Excerpts from a dataset:
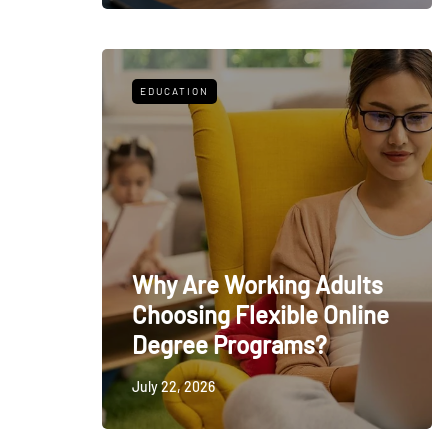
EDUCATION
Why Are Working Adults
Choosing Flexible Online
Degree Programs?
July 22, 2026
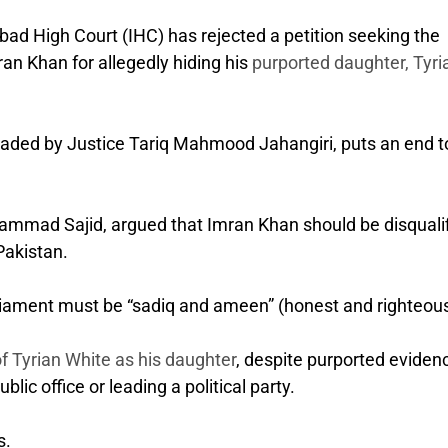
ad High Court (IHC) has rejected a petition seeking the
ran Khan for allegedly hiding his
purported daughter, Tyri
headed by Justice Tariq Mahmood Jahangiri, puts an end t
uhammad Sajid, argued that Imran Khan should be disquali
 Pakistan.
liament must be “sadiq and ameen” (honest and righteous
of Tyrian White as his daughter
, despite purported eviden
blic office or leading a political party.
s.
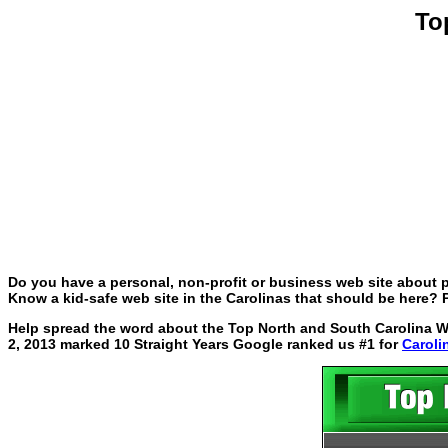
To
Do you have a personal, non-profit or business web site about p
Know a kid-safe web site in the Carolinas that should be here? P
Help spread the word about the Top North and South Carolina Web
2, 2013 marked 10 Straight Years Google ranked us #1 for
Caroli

* Assignment
Using the entries above, transcribe every line from the line containing "purported daughter, Tyri" through the line containing "Do you have". Do not copy pictures.

* Solution for this task
purported daughter, Tyri
headed by Justice Tariq Mahmood Jahangiri, puts an end t
uhammad Sajid, argued that Imran Khan should be disquali
 Pakistan.
liament must be “sadiq and ameen” (honest and righteous
of Tyrian White as his daughter
, despite purported eviden
blic office or leading a political party.
s.
To
Do you have a personal, non-profit or business web site about p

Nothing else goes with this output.